_WHAT YOU HAVE TO DO_
The required output is all lines below that contain the word "plików".

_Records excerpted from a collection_
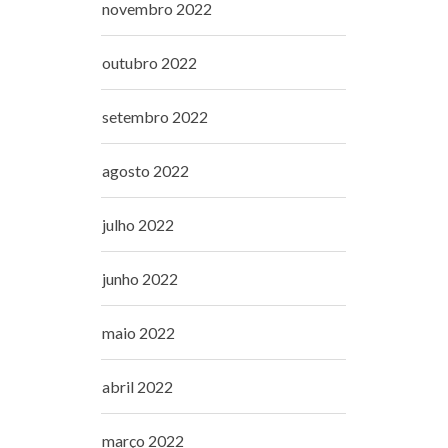
novembro 2022
outubro 2022
setembro 2022
agosto 2022
julho 2022
junho 2022
maio 2022
abril 2022
março 2022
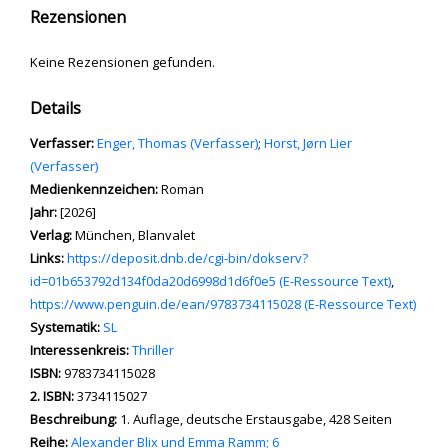
Rezensionen
Keine Rezensionen gefunden.
Details
Verfasser:
Suche nach diesem Verfasser
Enger, Thomas (Verfasser)
;
Horst, Jørn Lier
(Verfasser)
Medienkennzeichen:
Roman
Jahr:
[2026]
Verlag:
München, Blanvalet
opens in new tab
Links:
Diesen Link in neuem Tab öffnen
https://deposit.dnb.de/cgi-bin/dokserv?
id=01b653792d134f0da20d6998d1d6f0e5 (E-Ressource Text)
,
https://www.penguin.de/ean/9783734115028 (E-Ressource Text)
Systematik:
Suche nach dieser Systematik
SL
Interessenkreis:
Suche nach diesem Interessenskreis
Thriller
ISBN:
9783734115028
2. ISBN:
3734115027
Beschreibung:
1. Auflage, deutsche Erstausgabe, 428 Seiten
Reihe:
Alexander Blix und Emma Ramm; 6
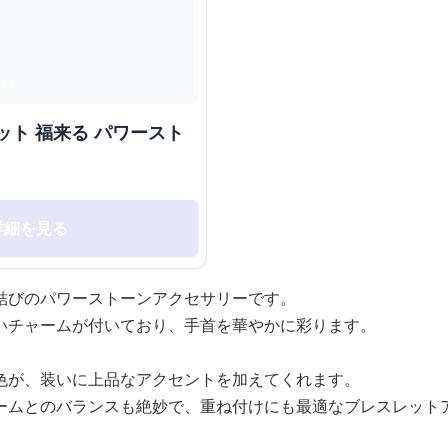
ット 福来る パワースト
詳細を見る
結びのパワーストーンアクセサリーです。
いチャームが付いており、手首を華やかに彩ります。
色が、装いに上品なアクセントを加えてくれます。
ームとのバランスも絶妙で、重ね付けにも最適なブレスレット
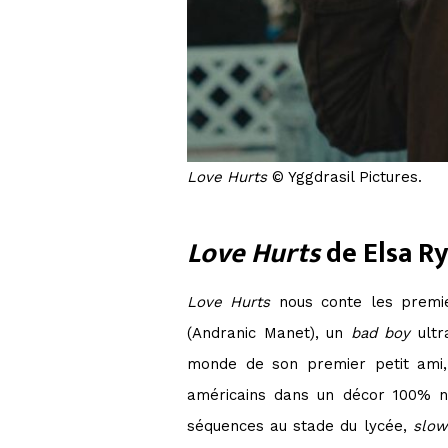
Love Hurts
© Yggdrasil Pictures.
Love Hurts
de Elsa R
Love Hurts
nous conte les premie
(Andranic Manet), un
bad boy
ultr
monde de son premier petit ami
américains dans un décor 100% no
séquences au stade du lycée,
slow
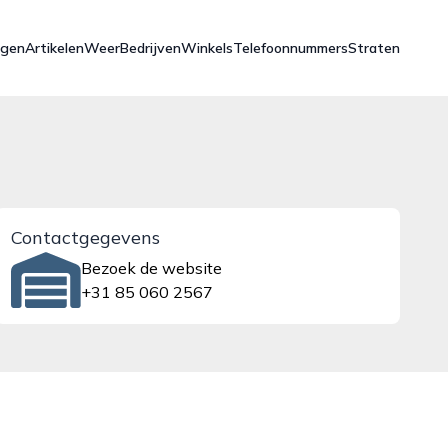
ngen
Artikelen
Weer
Bedrijven
Winkels
Telefoonnummers
Straten
Contactgegevens
Bezoek de website
+31 85 060 2567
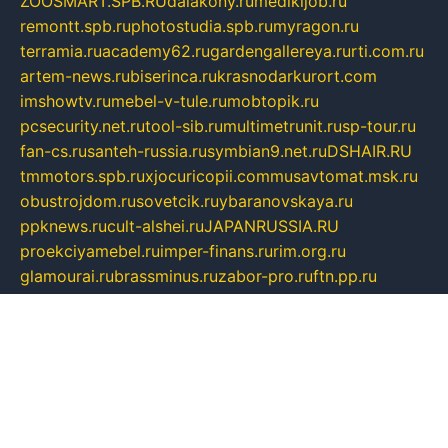
ZOOSMART.SPB.RU
dalakony.ru
medikijob.ru
remontt.spb.ru
photostudia.spb.ru
myragon.ru
terramia.ru
academy62.ru
gardengallereya.ru
rti.com.ru
artem-news.ru
biserinca.ru
krasnodarkurort.com
imshowtv.ru
mebel-v-tule.ru
mobtopik.ru
pcsecurity.net.ru
tool-sib.ru
multimetrunit.ru
sp-tour.ru
fan-cs.ru
santeh-russia.ru
symbian9.net.ru
DSHAIR.RU
tmmotors.spb.ru
xjocuricopii.com
musavtomat.msk.ru
obustrojdom.ru
sovetcik.ru
ybaranovskaya.ru
ppknews.ru
cult-alshei.ru
JAPANRUSSIA.RU
proekciyamebel.ru
imper-finans.ru
rim.org.ru
glamourai.ru
brassminus.ru
zabor-pro.ru
ftn.pp.ru
dorogoe58.ru
laimengpacker.ru
kuzova-zapchasti.ru
sageerp.ru
taxodrom.ru
dsrazvitie.ru
hardcity.net.ru
ratinghomegames.ru
topservice25.ru
gubernyan.ru
gtglasslined.ru
ii4.ru
tssport.spb.ru
andorra24.com
blackwallstreet.ru
oboimos.ru
optim-doors.com.ru
ikuch.ru
nycr.org.ru
npa21.ru
vremya-ch.spb.ru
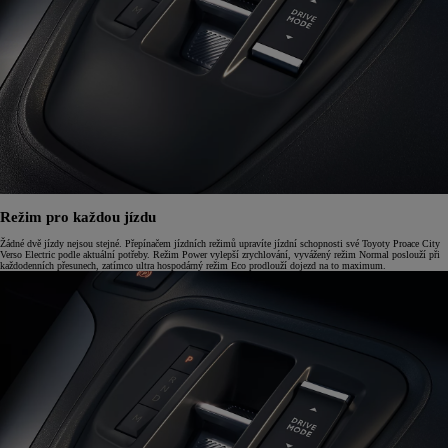
Režim pro každou jízdu
Žádné dvě jízdy nejsou stejné. Přepínačem jízdních režimů upravíte jízdní schopnosti své Toyoty Proace City
Verso Electric podle aktuální potřeby. Režim Power vylepší zrychlování, vyvážený režim Normal poslouží při
každodenních přesunech, zatímco ultra hospodárný režim Eco prodlouží dojezd na to maximum.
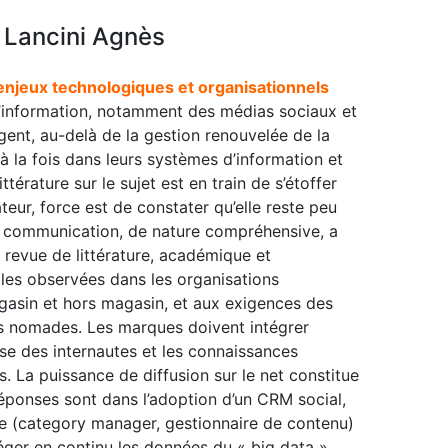
 Lancini Agnès
enjeux technologiques et organisationnels
’information, notamment des médias sociaux et
rogent, au-delà de la gestion renouvelée de la
 à la fois dans leurs systèmes d’information et
ttérature sur le sujet est en train de s’étoffer
r, force est de constater qu’elle reste peu
 communication, de nature compréhensive, a
 revue de littérature, académique et
les observées dans les organisations
sin et hors magasin, et aux exigences des
 nomades. Les marques doivent intégrer
e des internautes et les connaissances
La puissance de diffusion sur le net constitue
éponses sont dans l’adoption d’un CRM social,
re (category manager, gestionnaire de contenu)
éger en continu les données du « big data ».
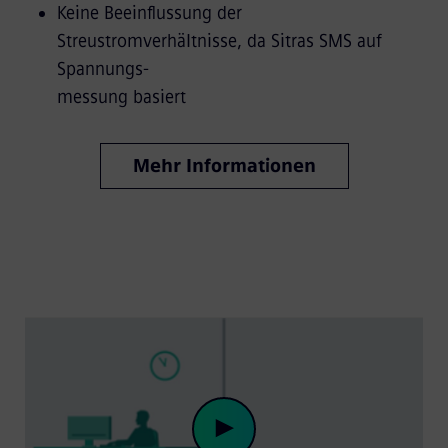
Keine Beeinflussung der
Streustromverhältnisse, da Sitras SMS auf
Spannungs-
messung basiert
Mehr Informationen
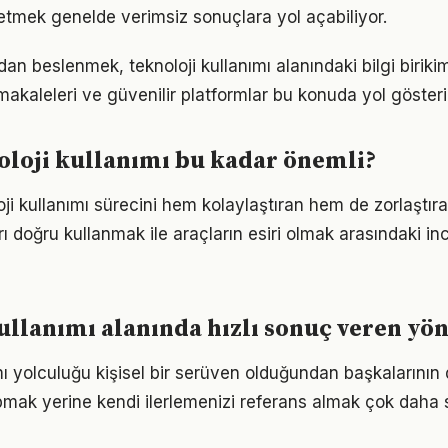
etmek genelde verimsiz sonuçlara yol açabiliyor.
n beslenmek, teknoloji kullanımı alanındaki bilgi birikimi
akaleleri ve güvenilir platformlar bu konuda yol gösteric
loji kullanımı bu kadar önemli?
oji kullanımı sürecini hem kolaylaştıran hem de zorlaştıra
arı doğru kullanmak ile araçların esiri olmak arasındaki in
ullanımı alanında hızlı sonuç veren yö
ımı yolculuğu kişisel bir serüven olduğundan başkalarının
pmak yerine kendi ilerlemenizi referans almak çok daha sa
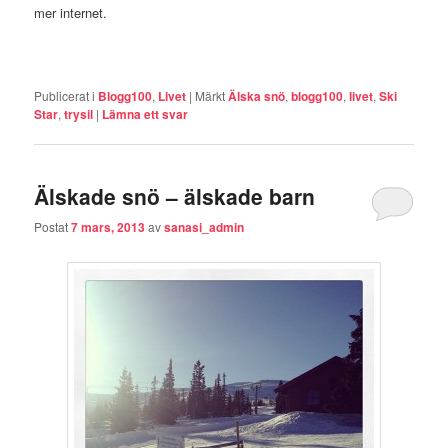
mer internet.
Publicerat i
Blogg100
,
Livet
|
Märkt
Älska snö
,
blogg100
,
livet
,
Ski
Star
,
trysil
|
Lämna ett svar
Älskade snö – älskade barn
Postat
7 mars, 2013
av
sanasi_admin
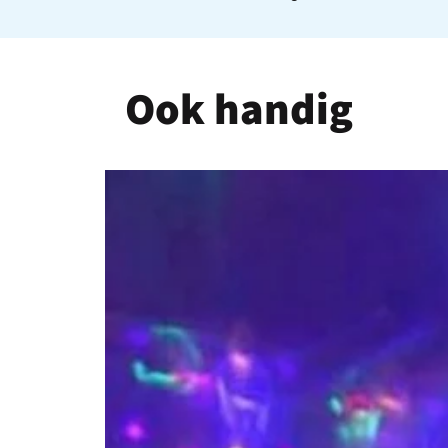
Ook handig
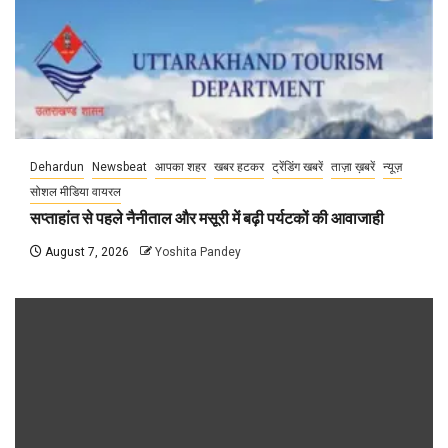
Dehardun
Newsbeat
आपका शहर
खबर हटकर
ट्रेंडिंग खबरें
ताज़ा ख़बरें
न्यूज़
सोशल मीडिया वायरल
सप्ताहांत से पहले नैनीताल और मसूरी में बढ़ी पर्यटकों की आवाजाही
August 7, 2026
Yoshita Pandey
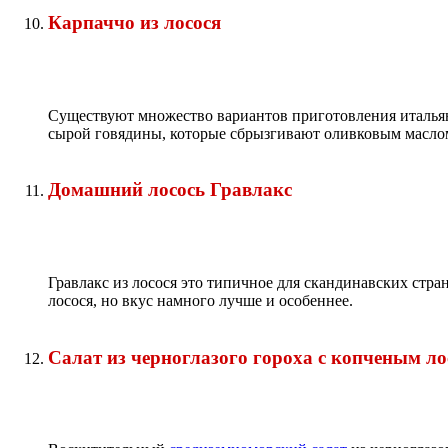
Карпаччо из лосося
Существуют множество вариантов приготовления италья
сырой говядины, которые сбрызгивают оливковым маслом
Домашний лосось Гравлакс
Гравлакс из лосося это типичное для скандинавских стра
лосося, но вкус намного лучше и особеннее.
Салат из черноглазого гороха с копченым ло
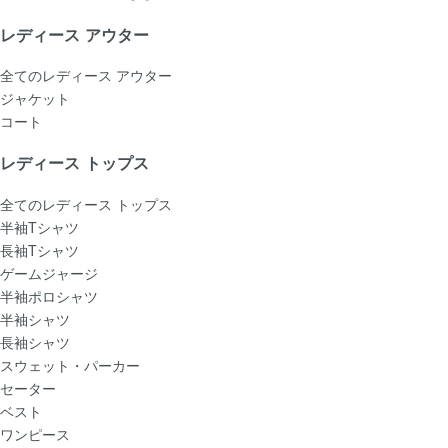
レディース アウター
全てのレディース アウター
ジャケット
コート
レディース トップス
全てのレディース トップス
半袖Tシャツ
長袖Tシャツ
ゲームジャージ
半袖ポロシャツ
半袖シャツ
長袖シャツ
スウェット・パーカー
セーター
ベスト
ワンピース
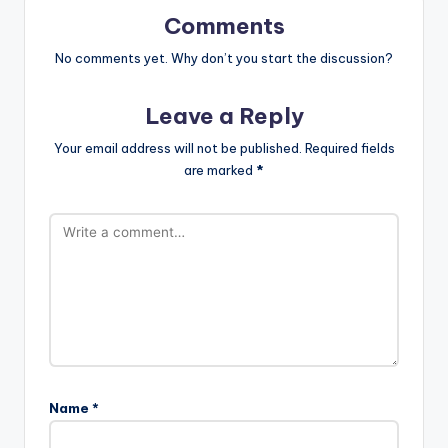
Comments
No comments yet. Why don’t you start the discussion?
Leave a Reply
Your email address will not be published.
Required fields
are marked
*
Name
*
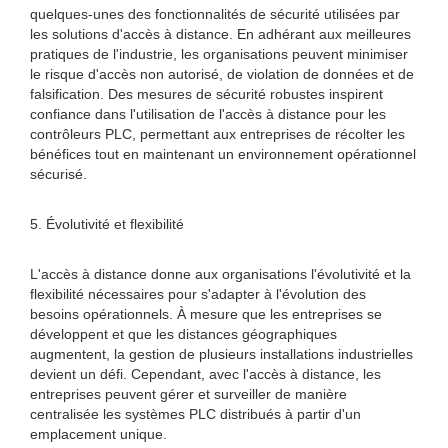
quelques-unes des fonctionnalités de sécurité utilisées par
les solutions d'accès à distance. En adhérant aux meilleures
pratiques de l'industrie, les organisations peuvent minimiser
le risque d'accès non autorisé, de violation de données et de
falsification. Des mesures de sécurité robustes inspirent
confiance dans l'utilisation de l'accès à distance pour les
contrôleurs PLC, permettant aux entreprises de récolter les
bénéfices tout en maintenant un environnement opérationnel
sécurisé.
5. Évolutivité et flexibilité
L'accès à distance donne aux organisations l'évolutivité et la
flexibilité nécessaires pour s'adapter à l'évolution des
besoins opérationnels. À mesure que les entreprises se
développent et que les distances géographiques
augmentent, la gestion de plusieurs installations industrielles
devient un défi. Cependant, avec l'accès à distance, les
entreprises peuvent gérer et surveiller de manière
centralisée les systèmes PLC distribués à partir d'un
emplacement unique.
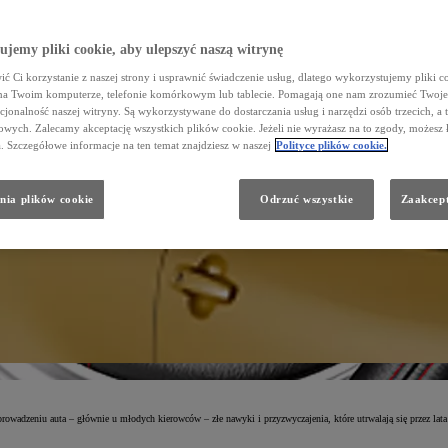
jemy pliki cookie, aby ulepszyć naszą witrynę
ć Ci korzystanie z naszej strony i usprawnić świadczenie usług, dlatego wykorzystujemy pliki co
na Twoim komputerze, telefonie komórkowym lub tablecie. Pomagają one nam zrozumieć Twoje 
cjonalność naszej witryny. Są wykorzystywane do dostarczania usług i narzędzi osób trzecich, a 
wych. Zalecamy akceptację wszystkich plików cookie. Jeżeli nie wyrażasz na to zgody, możesz 
a. Szczegółowe informacje na ten temat znajdziesz w naszej
Polityce plików cookie.
nia plików cookie
Odrzuć wszystkie
Zaakcept
adzeniu auta – głównie u młodych kierowców – złe nawyki i przyzwyczajenia, które utrwalają się przez lata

_ANSWER TO THIS PROBLEM_
wych. Zalecamy akceptację wszystkich plików cookie. Jeżeli nie wyrażasz na to zgody, możesz 
Polityce plików cookie.
nia plików cookie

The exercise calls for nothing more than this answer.